#### [Directions for this task]
Output all entries verbatim, dropping pictures.

Document understanding data
——

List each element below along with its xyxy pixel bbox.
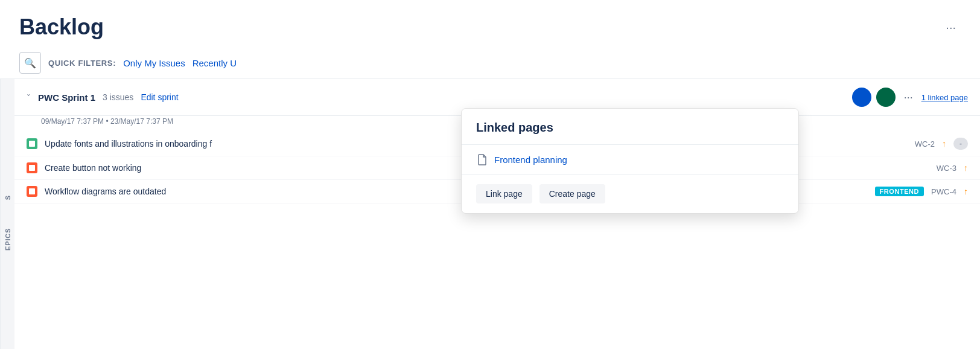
sprint-issues-count: 3 issues	[103, 92, 133, 102]
issue-type-bug-icon	[27, 162, 37, 173]
popup-page-link[interactable]: Frontend planning	[494, 155, 567, 165]
epics-label: EPICS	[0, 200, 14, 278]
sprint-right-actions: ··· 1 linked page	[852, 88, 968, 107]
linked-page-link[interactable]: 1 linked page	[921, 93, 968, 102]
issue-right: WC-3 ↑	[937, 163, 968, 173]
page-header: Backlog ···	[0, 0, 980, 47]
link-page-button[interactable]: Link page	[476, 184, 532, 203]
sprint-name: PWC Sprint 1	[38, 92, 95, 103]
priority-icon: ↑	[964, 163, 968, 173]
document-icon	[476, 153, 488, 165]
sprint-edit-link[interactable]: Edit sprint	[141, 92, 178, 102]
issue-type-bug-icon	[27, 186, 37, 197]
content-area: ˅ PWC Sprint 1 3 issues Edit sprint ··· …	[14, 79, 980, 349]
issue-key: PWC-4	[931, 187, 956, 196]
issue-right: FRONTEND PWC-4 ↑	[875, 187, 968, 196]
main-content: VERSIONS ˅ PWC Sprint 1 3 issues Edit sp…	[0, 79, 980, 349]
more-options-button[interactable]: ···	[941, 17, 961, 38]
issue-right: WC-2 ↑ -	[915, 138, 968, 150]
status-button[interactable]: -	[953, 138, 968, 150]
sprint-more-button[interactable]: ···	[900, 89, 917, 106]
quick-filters-label: Quick Filters:	[48, 59, 116, 68]
issue-tag: FRONTEND	[875, 187, 924, 196]
avatar-user2	[876, 88, 896, 107]
popup-title: Linked pages	[462, 109, 798, 144]
svg-rect-2	[29, 188, 35, 194]
issue-key: WC-2	[915, 139, 935, 149]
issue-type-story-icon	[27, 138, 37, 149]
svg-rect-1	[29, 165, 35, 171]
search-button[interactable]: 🔍	[19, 52, 41, 74]
popup-actions: Link page Create page	[462, 174, 798, 213]
create-page-button[interactable]: Create page	[539, 184, 605, 203]
svg-rect-0	[29, 141, 35, 147]
filter-recently-link[interactable]: Recently U	[192, 58, 237, 68]
avatar-user1	[852, 88, 871, 107]
sprint-toggle-icon[interactable]: ˅	[27, 93, 31, 102]
search-icon: 🔍	[24, 57, 36, 69]
priority-icon: ↑	[942, 139, 946, 149]
priority-icon: ↑	[964, 187, 968, 196]
popup-linked-item: Frontend planning	[462, 145, 798, 174]
linked-pages-popup: Linked pages Frontend planning Link page…	[461, 108, 799, 214]
toolbar: 🔍 Quick Filters: Only My Issues Recently…	[0, 47, 980, 79]
issue-key: WC-3	[937, 164, 956, 173]
page-title: Backlog	[19, 14, 104, 40]
filter-my-issues-link[interactable]: Only My Issues	[123, 58, 185, 68]
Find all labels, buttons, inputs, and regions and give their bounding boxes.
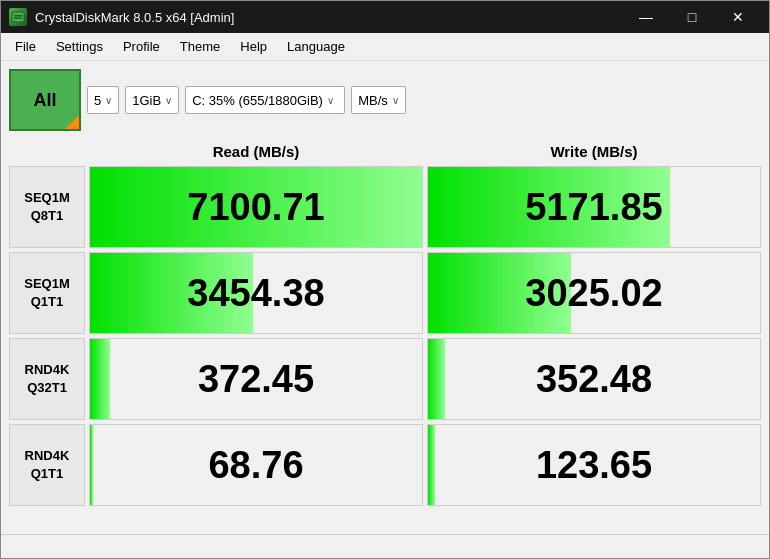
menu-bar: File Settings Profile Theme Help Languag… [1,33,769,61]
size-dropdown[interactable]: 1GiB ∨ [125,86,179,114]
title-bar-left: CrystalDiskMark 8.0.5 x64 [Admin] [9,8,234,26]
title-bar: CrystalDiskMark 8.0.5 x64 [Admin] — □ ✕ [1,1,769,33]
read-header: Read (MB/s) [89,141,423,162]
menu-theme[interactable]: Theme [170,36,230,57]
window-controls: — □ ✕ [623,1,761,33]
write-value-3: 123.65 [427,424,761,506]
window-title: CrystalDiskMark 8.0.5 x64 [Admin] [35,10,234,25]
unit-value: MB/s [358,93,388,108]
size-arrow: ∨ [165,95,172,106]
main-window: CrystalDiskMark 8.0.5 x64 [Admin] — □ ✕ … [0,0,770,559]
count-arrow: ∨ [105,95,112,106]
read-value-1: 3454.38 [89,252,423,334]
table-row: RND4K Q32T1 372.45 352.48 [9,338,761,420]
menu-settings[interactable]: Settings [46,36,113,57]
unit-arrow: ∨ [392,95,399,106]
controls-wrapper: All 5 ∨ 1GiB ∨ C: 35% (655/1880GiB) ∨ MB… [9,69,761,131]
read-value-2: 372.45 [89,338,423,420]
close-button[interactable]: ✕ [715,1,761,33]
write-value-2: 352.48 [427,338,761,420]
menu-profile[interactable]: Profile [113,36,170,57]
write-header: Write (MB/s) [427,141,761,162]
read-value-0: 7100.71 [89,166,423,248]
status-bar [1,534,769,558]
all-button[interactable]: All [9,69,81,131]
table-row: SEQ1M Q8T1 7100.71 5171.85 [9,166,761,248]
size-value: 1GiB [132,93,161,108]
count-dropdown[interactable]: 5 ∨ [87,86,119,114]
write-value-0: 5171.85 [427,166,761,248]
row-label-3: RND4K Q1T1 [9,424,85,506]
menu-file[interactable]: File [5,36,46,57]
unit-dropdown[interactable]: MB/s ∨ [351,86,406,114]
svg-rect-0 [12,12,24,22]
drive-dropdown[interactable]: C: 35% (655/1880GiB) ∨ [185,86,345,114]
app-icon [9,8,27,26]
svg-rect-2 [14,18,22,20]
maximize-button[interactable]: □ [669,1,715,33]
minimize-button[interactable]: — [623,1,669,33]
menu-language[interactable]: Language [277,36,355,57]
table-row: SEQ1M Q1T1 3454.38 3025.02 [9,252,761,334]
row-label-2: RND4K Q32T1 [9,338,85,420]
write-value-1: 3025.02 [427,252,761,334]
table-header-row: Read (MB/s) Write (MB/s) [89,141,761,162]
svg-rect-1 [14,15,22,17]
read-value-3: 68.76 [89,424,423,506]
menu-help[interactable]: Help [230,36,277,57]
benchmark-table: Read (MB/s) Write (MB/s) SEQ1M Q8T1 7100… [9,141,761,526]
row-label-1: SEQ1M Q1T1 [9,252,85,334]
table-row: RND4K Q1T1 68.76 123.65 [9,424,761,506]
row-label-0: SEQ1M Q8T1 [9,166,85,248]
main-content: All 5 ∨ 1GiB ∨ C: 35% (655/1880GiB) ∨ MB… [1,61,769,534]
drive-value: C: 35% (655/1880GiB) [192,93,323,108]
drive-arrow: ∨ [327,95,334,106]
count-value: 5 [94,93,101,108]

——

#### [Written reply]
List each element below along with its xyxy pixel bbox.
sprint-issues-count: 3 issues	[103, 92, 133, 102]
issue-type-bug-icon	[27, 162, 37, 173]
popup-page-link[interactable]: Frontend planning	[494, 155, 567, 165]
epics-label: EPICS	[0, 200, 14, 278]
sprint-right-actions: ··· 1 linked page	[852, 88, 968, 107]
linked-page-link[interactable]: 1 linked page	[921, 93, 968, 102]
issue-right: WC-3 ↑	[937, 163, 968, 173]
page-header: Backlog ···	[0, 0, 980, 47]
link-page-button[interactable]: Link page	[476, 184, 532, 203]
sprint-name: PWC Sprint 1	[38, 92, 95, 103]
priority-icon: ↑	[964, 163, 968, 173]
document-icon	[476, 153, 488, 165]
sprint-edit-link[interactable]: Edit sprint	[141, 92, 178, 102]
issue-type-bug-icon	[27, 186, 37, 197]
content-area: ˅ PWC Sprint 1 3 issues Edit sprint ··· …	[14, 79, 980, 349]
issue-key: PWC-4	[931, 187, 956, 196]
issue-right: FRONTEND PWC-4 ↑	[875, 187, 968, 196]
main-content: VERSIONS ˅ PWC Sprint 1 3 issues Edit sp…	[0, 79, 980, 349]
more-options-button[interactable]: ···	[941, 17, 961, 38]
issue-right: WC-2 ↑ -	[915, 138, 968, 150]
status-button[interactable]: -	[953, 138, 968, 150]
sprint-more-button[interactable]: ···	[900, 89, 917, 106]
quick-filters-label: Quick Filters:	[48, 59, 116, 68]
issue-tag: FRONTEND	[875, 187, 924, 196]
avatar-user2	[876, 88, 896, 107]
popup-title: Linked pages	[462, 109, 798, 144]
svg-rect-2	[29, 188, 35, 194]
issue-key: WC-2	[915, 139, 935, 149]
issue-type-story-icon	[27, 138, 37, 149]
svg-rect-1	[29, 165, 35, 171]
search-button[interactable]: 🔍	[19, 52, 41, 74]
popup-actions: Link page Create page	[462, 174, 798, 213]
create-page-button[interactable]: Create page	[539, 184, 605, 203]
svg-rect-0	[29, 141, 35, 147]
filter-recently-link[interactable]: Recently U	[192, 58, 237, 68]
avatar-user1	[852, 88, 871, 107]
sprint-toggle-icon[interactable]: ˅	[27, 93, 31, 102]
search-icon: 🔍	[24, 57, 36, 69]
priority-icon: ↑	[942, 139, 946, 149]
priority-icon: ↑	[964, 187, 968, 196]
popup-linked-item: Frontend planning	[462, 145, 798, 174]
linked-pages-popup: Linked pages Frontend planning Link page…	[461, 108, 799, 214]
toolbar: 🔍 Quick Filters: Only My Issues Recently…	[0, 47, 980, 79]
issue-key: WC-3	[937, 164, 956, 173]
page-title: Backlog	[19, 14, 104, 40]
filter-my-issues-link[interactable]: Only My Issues	[123, 58, 185, 68]
Find all labels, buttons, inputs, and regions and give their bounding boxes.
menu-bar: File Settings Profile Theme Help Languag… [1,33,769,61]
size-dropdown[interactable]: 1GiB ∨ [125,86,179,114]
title-bar-left: CrystalDiskMark 8.0.5 x64 [Admin] [9,8,234,26]
title-bar: CrystalDiskMark 8.0.5 x64 [Admin] — □ ✕ [1,1,769,33]
read-header: Read (MB/s) [89,141,423,162]
menu-theme[interactable]: Theme [170,36,230,57]
window-controls: — □ ✕ [623,1,761,33]
write-value-3: 123.65 [427,424,761,506]
window-title: CrystalDiskMark 8.0.5 x64 [Admin] [35,10,234,25]
unit-value: MB/s [358,93,388,108]
size-arrow: ∨ [165,95,172,106]
main-window: CrystalDiskMark 8.0.5 x64 [Admin] — □ ✕ … [0,0,770,559]
count-arrow: ∨ [105,95,112,106]
read-value-1: 3454.38 [89,252,423,334]
table-row: RND4K Q32T1 372.45 352.48 [9,338,761,420]
menu-settings[interactable]: Settings [46,36,113,57]
unit-arrow: ∨ [392,95,399,106]
controls-wrapper: All 5 ∨ 1GiB ∨ C: 35% (655/1880GiB) ∨ MB… [9,69,761,131]
read-value-2: 372.45 [89,338,423,420]
close-button[interactable]: ✕ [715,1,761,33]
write-value-2: 352.48 [427,338,761,420]
menu-profile[interactable]: Profile [113,36,170,57]
write-header: Write (MB/s) [427,141,761,162]
read-value-0: 7100.71 [89,166,423,248]
status-bar [1,534,769,558]
all-button[interactable]: All [9,69,81,131]
table-row: SEQ1M Q8T1 7100.71 5171.85 [9,166,761,248]
size-value: 1GiB [132,93,161,108]
count-dropdown[interactable]: 5 ∨ [87,86,119,114]
write-value-0: 5171.85 [427,166,761,248]
row-label-3: RND4K Q1T1 [9,424,85,506]
menu-file[interactable]: File [5,36,46,57]
unit-dropdown[interactable]: MB/s ∨ [351,86,406,114]
svg-rect-0 [12,12,24,22]
drive-dropdown[interactable]: C: 35% (655/1880GiB) ∨ [185,86,345,114]
app-icon [9,8,27,26]
svg-rect-2 [14,18,22,20]
maximize-button[interactable]: □ [669,1,715,33]
minimize-button[interactable]: — [623,1,669,33]
menu-language[interactable]: Language [277,36,355,57]
table-row: SEQ1M Q1T1 3454.38 3025.02 [9,252,761,334]
row-label-2: RND4K Q32T1 [9,338,85,420]
write-value-1: 3025.02 [427,252,761,334]
table-header-row: Read (MB/s) Write (MB/s) [89,141,761,162]
svg-rect-1 [14,15,22,17]
read-value-3: 68.76 [89,424,423,506]
menu-help[interactable]: Help [230,36,277,57]
benchmark-table: Read (MB/s) Write (MB/s) SEQ1M Q8T1 7100… [9,141,761,526]
row-label-1: SEQ1M Q1T1 [9,252,85,334]
table-row: RND4K Q1T1 68.76 123.65 [9,424,761,506]
row-label-0: SEQ1M Q8T1 [9,166,85,248]
main-content: All 5 ∨ 1GiB ∨ C: 35% (655/1880GiB) ∨ MB… [1,61,769,534]
drive-value: C: 35% (655/1880GiB) [192,93,323,108]
drive-arrow: ∨ [327,95,334,106]
count-value: 5 [94,93,101,108]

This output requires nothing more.